• [TRY IT]:
Retype, without changes or pictures, only the lines that begin at the one containing "0万円～80万円（想定年収400万～1000万）" and end at the last line of the records that follow.

Data entries:
################

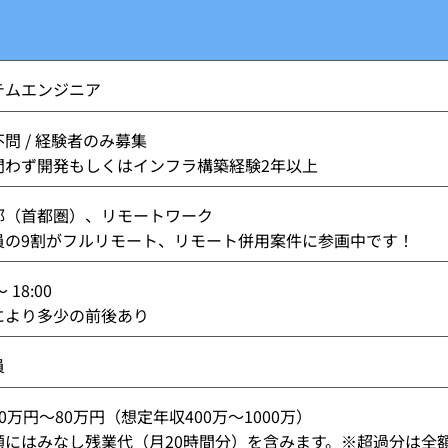
テムエンジニア
問 / 経験者のみ募集
問わず開発もしくはインフラ構築経験2年以上
都（首都圏）、リモートワーク
員の9割がフルリモート、リモート併用案件に参画中です！
～ 18:00
Jにより多少の前後あり
員
0万円～80万円（想定年収400万～1000万）
額にはみなし残業代（月20時間分）を含みます。※超過分は全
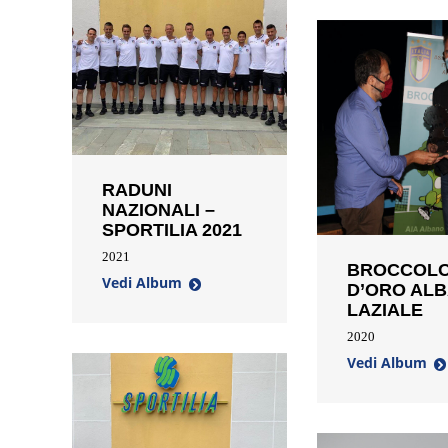
RADUNI
NAZIONALI –
SPORTILIA 2021
2021
BROCCOL
Vedi Album
D’ORO AL
LAZIALE
2020
Vedi Album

################

• [SOLUTION TO THIS EXERCISE]:
0万円～80万円（想定年収400万～1000万）
額にはみなし残業代（月20時間分）を含みます。※超過分は全
RADUNI
NAZIONALI –
SPORTILIA 2021
2021
BROCCOL
Vedi Album
D’ORO AL
LAZIALE
2020
Vedi Album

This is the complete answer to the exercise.